• [Task instructions]
Establish how many lines in the entries hold the string "gmail". The number by itself is the whole answer.

★ ★ ★ ★

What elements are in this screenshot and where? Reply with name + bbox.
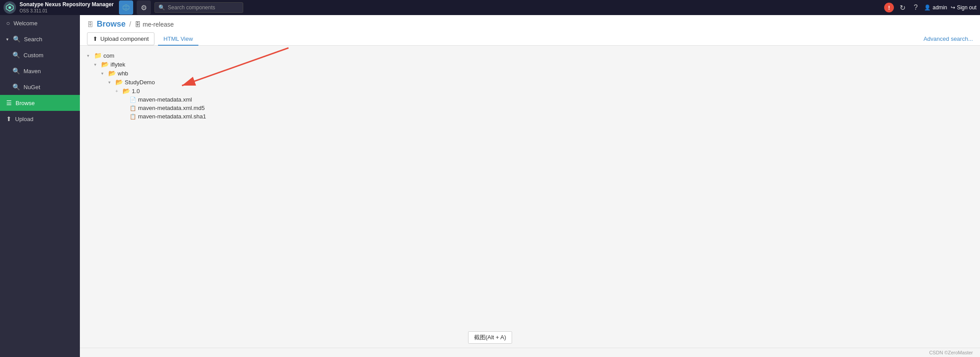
browse-icon: ☰ [6,99,12,106]
sidebar-label-welcome: Welcome [13,20,37,27]
tree-node-1-0[interactable]: + 📂 1.0 [87,86,973,95]
folder-icon-com: 📁 [94,52,102,59]
folder-icon-1-0: 📂 [122,87,130,94]
brand-logo [4,1,16,14]
sidebar-item-browse[interactable]: ☰ Browse [0,95,80,111]
sidebar-label-maven: Maven [24,68,41,75]
sidebar: ○ Welcome ▾ 🔍 Search 🔍 Custom 🔍 Maven 🔍 … [0,15,80,357]
svg-point-1 [8,6,11,9]
sidebar-label-upload: Upload [15,116,33,122]
folder-icon-studydemo: 📂 [115,78,123,86]
tree-node-studydemo[interactable]: ▾ 📂 StudyDemo [87,78,973,86]
sidebar-item-nuget[interactable]: 🔍 NuGet [0,79,80,95]
bottom-bar: CSDN ©ZeroMaster [80,348,980,357]
tree-node-maven-metadata-xml-md5[interactable]: 📋 maven-metadata.xml.md5 [87,104,973,112]
tree-label-studydemo: StudyDemo [125,79,155,86]
sidebar-label-nuget: NuGet [24,84,40,90]
breadcrumb-repo: 🗄 me-release [134,21,174,28]
expand-icon-1-0: + [115,89,121,94]
alert-icon[interactable]: ! [884,3,894,12]
user-icon: 👤 [924,4,931,11]
expand-icon-studydemo: ▾ [108,80,114,85]
browse-header: 🗄 Browse / 🗄 me-release ⬆ Upload compone… [80,15,980,46]
cube-icon[interactable] [119,0,133,15]
tree-node-maven-metadata-xml[interactable]: 📄 maven-metadata.xml [87,95,973,104]
repo-db-icon: 🗄 [134,21,141,28]
tree-node-iflytek[interactable]: ▾ 📂 iflytek [87,60,973,69]
refresh-icon[interactable]: ↻ [897,3,907,12]
sidebar-item-maven[interactable]: 🔍 Maven [0,63,80,79]
html-view-label: HTML View [163,35,193,42]
user-menu[interactable]: 👤 admin [924,4,947,11]
search-placeholder: Search components [168,4,215,11]
search-nav-icon: 🔍 [13,35,20,43]
repo-name: me-release [142,21,174,28]
content-wrapper: ▾ 📁 com ▾ 📂 iflytek ▾ 📂 whb [80,46,980,357]
sidebar-item-upload[interactable]: ⬆ Upload [0,111,80,127]
sidebar-label-search: Search [24,36,42,43]
file-icon-maven-xml: 📄 [130,97,136,103]
footer-credit: CSDN ©ZeroMaster [929,350,973,355]
tree-label-1-0: 1.0 [132,88,140,94]
database-icon: 🗄 [87,21,93,28]
brand-subtitle: OSS 3.311.01 [20,8,114,14]
tree-label-com: com [103,52,115,59]
browse-title: Browse [97,20,126,29]
sidebar-item-search[interactable]: ▾ 🔍 Search [0,31,80,47]
main-layout: ○ Welcome ▾ 🔍 Search 🔍 Custom 🔍 Maven 🔍 … [0,15,980,357]
advanced-search-link[interactable]: Advanced search... [924,35,973,42]
username: admin [933,4,947,11]
tree-label-iflytek: iflytek [111,61,125,68]
navbar-right: ! ↻ ? 👤 admin ↪ Sign out [884,3,976,12]
browse-actions: ⬆ Upload component HTML View Advanced se… [87,32,973,45]
file-icon-maven-md5: 📋 [130,105,136,111]
search-icon: 🔍 [158,4,165,11]
sign-out-label: Sign out [957,4,976,11]
content-area: 🗄 Browse / 🗄 me-release ⬆ Upload compone… [80,15,980,357]
screenshot-tooltip: 截图(Alt + A) [468,331,512,344]
nuget-search-icon: 🔍 [12,83,20,90]
upload-icon: ⬆ [6,115,12,122]
folder-icon-whb: 📂 [108,70,116,77]
sign-out-icon: ↪ [951,4,955,11]
sidebar-label-browse: Browse [16,100,35,106]
tree-node-maven-metadata-xml-sha1[interactable]: 📋 maven-metadata.xml.sha1 [87,112,973,121]
html-view-tab[interactable]: HTML View [158,33,198,46]
help-icon[interactable]: ? [911,3,921,12]
tree-label-maven-md5: maven-metadata.xml.md5 [138,105,205,111]
file-icon-maven-sha1: 📋 [130,114,136,120]
sign-out-button[interactable]: ↪ Sign out [951,4,976,11]
upload-component-button[interactable]: ⬆ Upload component [87,32,154,45]
navbar: Sonatype Nexus Repository Manager OSS 3.… [0,0,980,15]
brand-title: Sonatype Nexus Repository Manager [20,1,114,8]
expand-icon-com: ▾ [87,53,92,58]
tree-node-whb[interactable]: ▾ 📂 whb [87,69,973,78]
tree-label-maven-sha1: maven-metadata.xml.sha1 [138,113,206,120]
sidebar-item-welcome[interactable]: ○ Welcome [0,15,80,31]
custom-search-icon: 🔍 [12,51,20,59]
tree-area: ▾ 📁 com ▾ 📂 iflytek ▾ 📂 whb [80,46,980,348]
maven-search-icon: 🔍 [12,67,20,75]
expand-icon-iflytek: ▾ [94,62,99,67]
tree-node-com[interactable]: ▾ 📁 com [87,51,973,60]
welcome-icon: ○ [6,20,10,27]
browse-title-row: 🗄 Browse / 🗄 me-release [87,20,973,29]
tree-label-maven-xml: maven-metadata.xml [138,96,192,103]
upload-button-label: Upload component [100,35,149,42]
search-box[interactable]: 🔍 Search components [154,2,243,13]
brand: Sonatype Nexus Repository Manager OSS 3.… [4,1,114,14]
breadcrumb-separator: / [129,20,131,28]
upload-arrow-icon: ⬆ [93,35,98,42]
tree-label-whb: whb [118,70,128,77]
sidebar-label-custom: Custom [24,52,43,59]
folder-icon-iflytek: 📂 [101,61,109,68]
settings-icon[interactable]: ⚙ [137,0,151,15]
sidebar-item-custom[interactable]: 🔍 Custom [0,47,80,63]
expand-icon-whb: ▾ [101,71,107,76]
caret-search: ▾ [6,37,8,42]
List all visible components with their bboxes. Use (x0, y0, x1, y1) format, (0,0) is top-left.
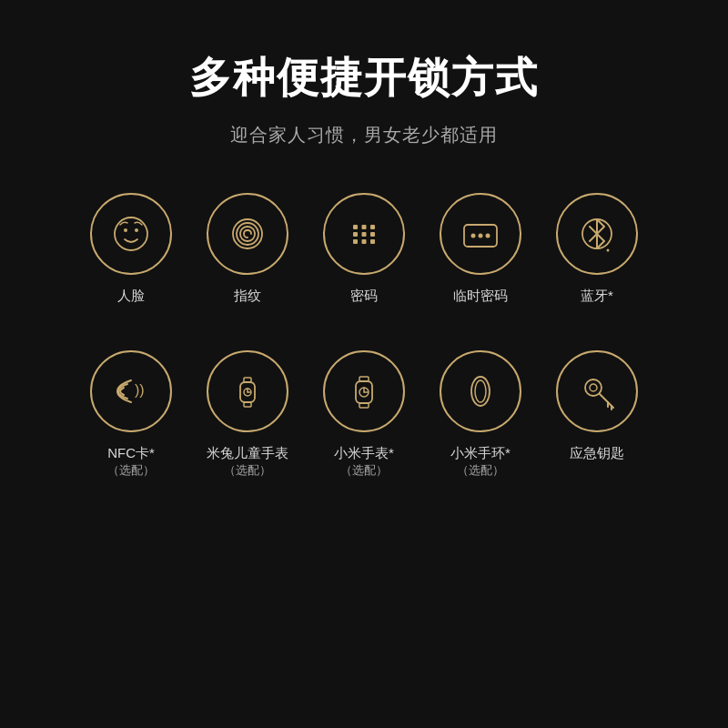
main-title: 多种便捷开锁方式 (189, 50, 539, 106)
mi-band-label: 小米手环* (450, 443, 511, 462)
icon-item-mi-watch: 小米手表* （选配） (314, 350, 414, 479)
svg-rect-21 (244, 402, 251, 407)
svg-rect-6 (353, 232, 358, 237)
face-label: 人脸 (117, 286, 145, 305)
mitu-watch-icon (224, 368, 271, 415)
key-icon-circle (556, 350, 638, 432)
svg-rect-10 (362, 239, 367, 244)
key-label: 应急钥匙 (570, 443, 624, 462)
svg-rect-3 (353, 225, 358, 229)
fingerprint-icon (224, 210, 271, 258)
bluetooth-icon (573, 210, 621, 258)
nfc-sublabel: （选配） (107, 462, 155, 479)
temp-password-label: 临时密码 (453, 286, 508, 305)
bluetooth-label: 蓝牙* (581, 286, 613, 305)
mitu-watch-label: 米兔儿童手表 (207, 443, 288, 462)
svg-rect-26 (359, 377, 369, 381)
svg-rect-4 (362, 225, 367, 229)
icon-item-temp-password: 临时密码 (430, 193, 531, 305)
svg-rect-11 (370, 239, 375, 244)
icon-item-mitu-watch: 米兔儿童手表 （选配） (197, 350, 298, 479)
svg-point-0 (115, 217, 147, 250)
svg-point-15 (486, 234, 490, 238)
mi-band-sublabel: （选配） (457, 462, 504, 479)
face-icon (107, 210, 155, 258)
svg-point-31 (471, 377, 490, 406)
svg-rect-8 (370, 232, 375, 237)
icon-item-key: 应急钥匙 (547, 350, 647, 479)
icon-item-nfc: )) NFC卡* （选配） (81, 350, 181, 479)
mitu-watch-sublabel: （选配） (224, 462, 271, 479)
svg-point-17 (607, 249, 610, 252)
icon-row-1: 人脸 指纹 (81, 193, 647, 305)
icon-item-mi-band: 小米手环* （选配） (430, 350, 531, 479)
password-icon-circle (323, 193, 405, 275)
password-label: 密码 (350, 286, 378, 305)
mi-band-icon (457, 368, 504, 415)
svg-point-2 (135, 228, 138, 232)
svg-point-13 (471, 234, 476, 238)
key-icon (573, 368, 621, 415)
mi-watch-icon (340, 368, 388, 415)
subtitle: 迎合家人习惯，男女老少都适用 (230, 123, 498, 147)
svg-text:)): )) (135, 382, 145, 398)
temp-password-icon-circle (440, 193, 521, 275)
icon-item-face: 人脸 (81, 193, 181, 305)
svg-rect-20 (244, 378, 251, 382)
nfc-icon-circle: )) (90, 350, 172, 432)
bluetooth-icon-circle (556, 193, 638, 275)
svg-point-14 (479, 234, 483, 238)
password-icon (340, 210, 388, 258)
nfc-icon: )) (107, 368, 155, 415)
icon-item-password: 密码 (314, 193, 414, 305)
icon-row-2: )) NFC卡* （选配） 米兔儿童手表 （选配） (81, 350, 647, 479)
temp-password-icon (457, 210, 504, 258)
mi-watch-sublabel: （选配） (340, 462, 388, 479)
fingerprint-label: 指纹 (234, 286, 261, 305)
svg-rect-5 (370, 225, 375, 229)
mitu-watch-icon-circle (207, 350, 288, 432)
svg-rect-9 (353, 239, 358, 244)
svg-point-34 (590, 384, 597, 391)
fingerprint-icon-circle (207, 193, 288, 275)
icon-item-fingerprint: 指纹 (197, 193, 298, 305)
svg-rect-27 (359, 403, 369, 408)
mi-watch-label: 小米手表* (334, 443, 394, 462)
svg-point-1 (124, 228, 127, 232)
nfc-label: NFC卡* (107, 443, 155, 462)
face-icon-circle (90, 193, 172, 275)
icons-section: 人脸 指纹 (0, 193, 728, 497)
mi-watch-icon-circle (323, 350, 405, 432)
icon-item-bluetooth: 蓝牙* (547, 193, 647, 305)
svg-rect-7 (362, 232, 367, 237)
svg-point-32 (475, 380, 486, 402)
mi-band-icon-circle (440, 350, 521, 432)
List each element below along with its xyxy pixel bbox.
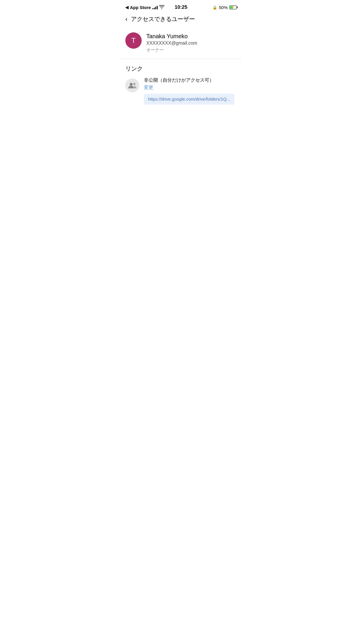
status-left: ◀ App Store	[125, 5, 164, 10]
user-email: XXXXXXXX@gmail.com	[146, 41, 197, 46]
wifi-icon	[159, 5, 164, 10]
link-info: 非公開（自分だけがアクセス可） 変更 https://drive.google.…	[144, 77, 234, 105]
back-arrow-icon: ‹	[125, 15, 127, 23]
svg-point-0	[130, 83, 133, 86]
page-title: アクセスできるユーザー	[131, 15, 195, 23]
carrier-label: App Store	[130, 5, 151, 10]
status-right: 🔒 50% ⚡	[212, 5, 237, 10]
link-section: リンク 非公開（自分だけがアクセス可） 変更 https://drive.goo…	[121, 59, 241, 109]
link-url-text: https://drive.google.com/drive/folders/1…	[148, 97, 230, 102]
people-icon	[128, 82, 136, 89]
user-role: オーナー	[146, 47, 197, 53]
status-bar: ◀ App Store 10:25 🔒 50% ⚡	[121, 0, 241, 13]
status-time: 10:25	[175, 4, 187, 10]
link-status: 非公開（自分だけがアクセス可）	[144, 77, 234, 83]
battery-percent: 50%	[219, 5, 228, 10]
user-info: Tanaka Yumeko XXXXXXXX@gmail.com オーナー	[146, 32, 197, 53]
nav-bar: ‹ アクセスできるユーザー	[121, 13, 241, 27]
charging-icon: ⚡	[231, 6, 235, 9]
avatar: T	[125, 32, 142, 49]
battery-container: ⚡	[229, 6, 237, 9]
change-link-button[interactable]: 変更	[144, 85, 234, 91]
avatar-letter: T	[131, 36, 136, 45]
signal-bars	[152, 5, 158, 9]
svg-point-1	[133, 83, 136, 85]
battery-icon: ⚡	[229, 6, 237, 9]
back-button[interactable]: ‹	[125, 15, 131, 23]
lock-icon: 🔒	[212, 5, 217, 10]
link-row: 非公開（自分だけがアクセス可） 変更 https://drive.google.…	[125, 77, 237, 105]
link-url-box[interactable]: https://drive.google.com/drive/folders/1…	[144, 94, 234, 105]
user-section: T Tanaka Yumeko XXXXXXXX@gmail.com オーナー	[121, 27, 241, 59]
user-name: Tanaka Yumeko	[146, 33, 197, 40]
link-icon-container	[125, 78, 139, 92]
carrier-back-arrow: ◀	[125, 5, 129, 10]
link-section-title: リンク	[125, 65, 237, 73]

★ ★ ★ ★

• [Answer below]
3